One priest of the Belarus Orthodox Church ironically described on Facebook three noble maxims of a proper priest in current situation: I see nothing, I hear nothing, and I do not say anything to anyone. This institution turned out to be incapable of performing the tasks that it had entrusted to itself. Over the past 20 years, the church concluded several cooperation agreements with governmental authorities, including the penitentiary system, but in this critical moment she was incapable of mediation. The reason might be the unsubstantial character of all these agreements, which were just a piece of paper without any underlying intention for implementation. Moreover, despite her presence in all of the security forces, the Orthodox Church overlooked the fact that in recent years Lukashenko’s regime has trained at least several hundred special force fighters capable of the disgusting torture acts. Merely one Belarusian priest, Aleh Shulhin, who pastored these units in the past, had the courage to condemn them publicly, probably because he now lives in the United States. “Guys, what are you doing now? Be worthy soldiers of Christ, and do not be the executors of the orders of the one who wants to stay in power, trampling his own and your conscience, the laws of the state and the rights of citizens!”

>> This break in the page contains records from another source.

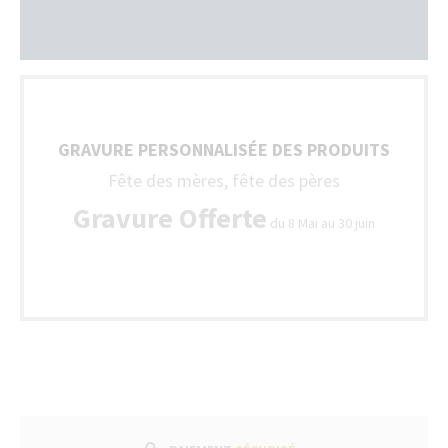
GRAVURE PERSONNALISÉE DES PRODUITS
Fête des mères, fête des pères
Gravure Offerte
du 8 Mai au 30 juin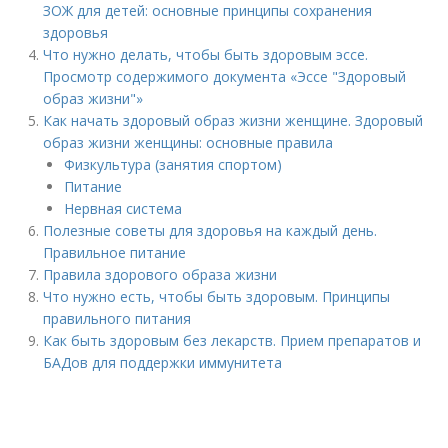
ЗОЖ для детей: основные принципы сохранения
здоровья
Что нужно делать, чтобы быть здоровым эссе.
Просмотр содержимого документа «Эссе "Здоровый
образ жизни"»
Как начать здоровый образ жизни женщине. Здоровый
образ жизни женщины: основные правила
Физкультура (занятия спортом)
Питание
Нервная система
Полезные советы для здоровья на каждый день.
Правильное питание
Правила здорового образа жизни
Что нужно есть, чтобы быть здоровым. Принципы
правильного питания
Как быть здоровым без лекарств. Прием препаратов и
БАДов для поддержки иммунитета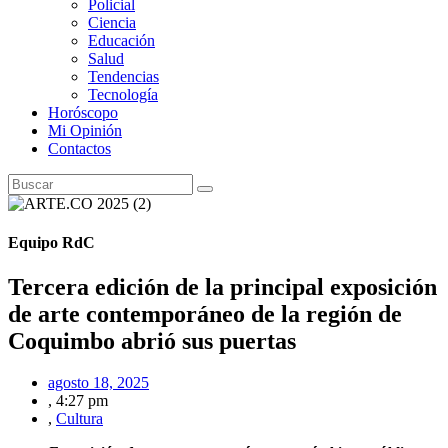
Policial
Ciencia
Educación
Salud
Tendencias
Tecnología
Horóscopo
Mi Opinión
Contactos
Equipo RdC
Tercera edición de la principal exposición
de arte contemporáneo de la región de
Coquimbo abrió sus puertas
agosto 18, 2025
,
4:27 pm
,
Cultura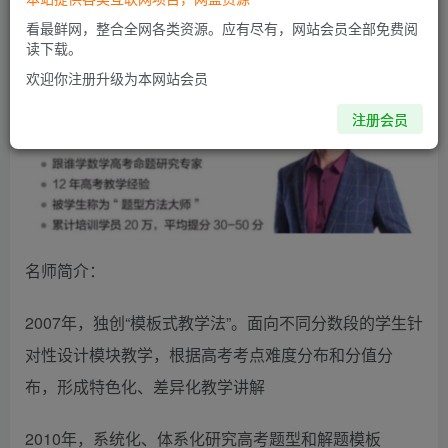
网盘下载地址
看最鲜网，整合全网各类资源。应有尽有，网站会员全部免费阅
读下载。
欢迎你注册升级为本网站会员
注册会员
名师简介：
2007年，独创“模板式教学法”。面向不同分数段的学生针
对性设计模块教学，根据高考考点难度分布和分值分
布，形成特色化、差异化教学讲解
2010年，系统化、体系化研究高考题型和解题模板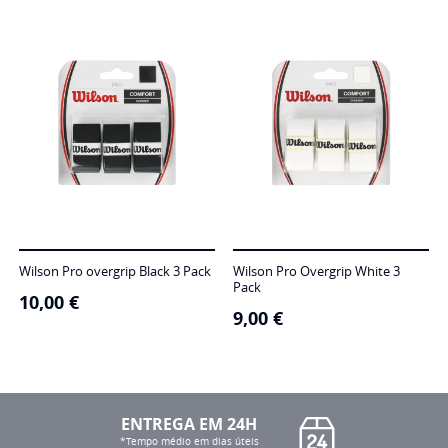
Wilson Pro overgrip Black 3 Pack
Wilson Pro Overgrip White 3
Pack
10,00
€
9,00
€
ENTREGA EM 24H
*Tempo médio em dias úteis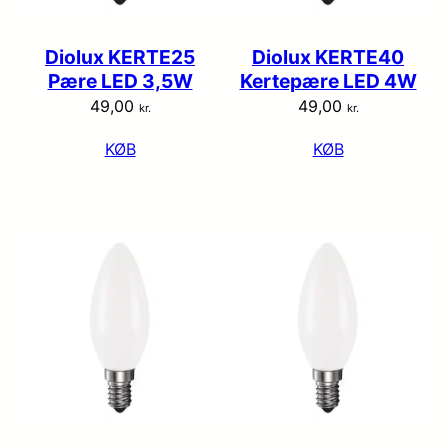
Diolux KERTE25
Diolux KERTE40
Pære LED 3,5W
Kertepære LED 4W
49,00
49,00
kr.
kr.
KØB
KØB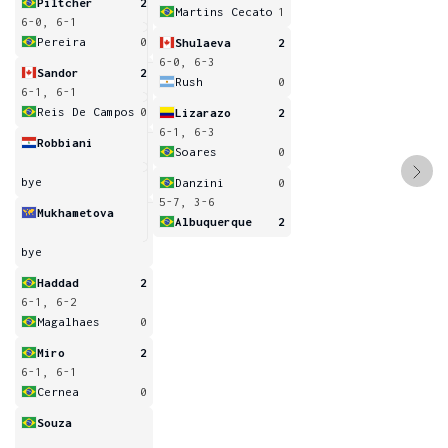
Piltcher
2
Martins Cecato
1
6-0, 6-1
Pereira
0
Shulaeva
2
6-0, 6-3
Sandor
2
Rush
0
6-1, 6-1
Reis De Campos
0
Lizarazo
2
6-1, 6-3
Robbiani
Soares
0
bye
Danzini
0
5-7, 3-6
Mukhametova
Albuquerque
2
bye
Haddad
2
6-1, 6-2
Magalhaes
0
Miro
2
6-1, 6-1
Cernea
0
Souza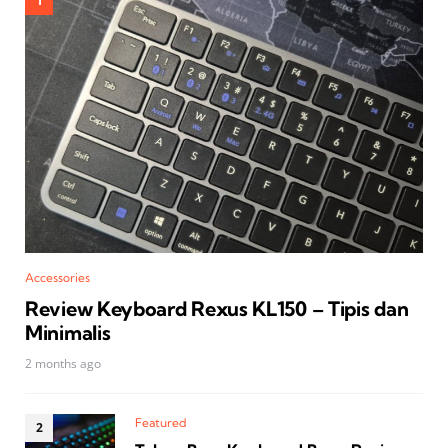
Accessories
Review Keyboard Rexus KL150 – Tipis dan
Minimalis
2 months ago
Featured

The Orthodox Church claimed to be an important actor in public life, but she pulled back and allegedly plunged into prayer as the country was rocked by the protests. The official Orthodox Church turned out to be paralyzed by the fear of losing her status, the privileges granted to her by the state, or even just a prestigious place of work for some of her representatives. So, she refused to hear the appeals of her believers for support and a clear position. This model of church-state relations seems to be borrowed from top brass of the Russian Orthodox Church in Moscow.
Patriarch Kirill, head of the Moscow Patriarchate, was one of the first to congratulate Lukashenko on his “election victory,” ignoring the fact that this proclaimed victory caused unprecedented mass protests in the country. The patriarch remained unimpressed by the strikes and a wave of dismissals. He just declared his concern about the situation of public confrontation in Belarus. On August 30, in his birthday greetings, Patriarch Kirill praised Lukashenko for his “support of socially significant initiatives of the Orthodox Church” and expressed “hopes for the development of the church's cooperation with state authorities.” The patriarch prefers neither to see nor to hear hundreds of thousands of people on the streets and the exclamations of Orthodox believers calling for truth, respect, and non-violence. Obviously, he is over his flock and speaks the language of the political establishment familiar to him.
In the face of the Belarusian humanitarian crisis, the majority of Orthodox clergy is choosing silent prayer, meaning non-involvement and self-preservation. In such a way, they are respectively betraying their Christian confession, refusing to come out as real peacemakers and witnesses of truth. This might result in the further loss of the Orthodox Church’s moral authority in the Belarusian society for the foreseeable future.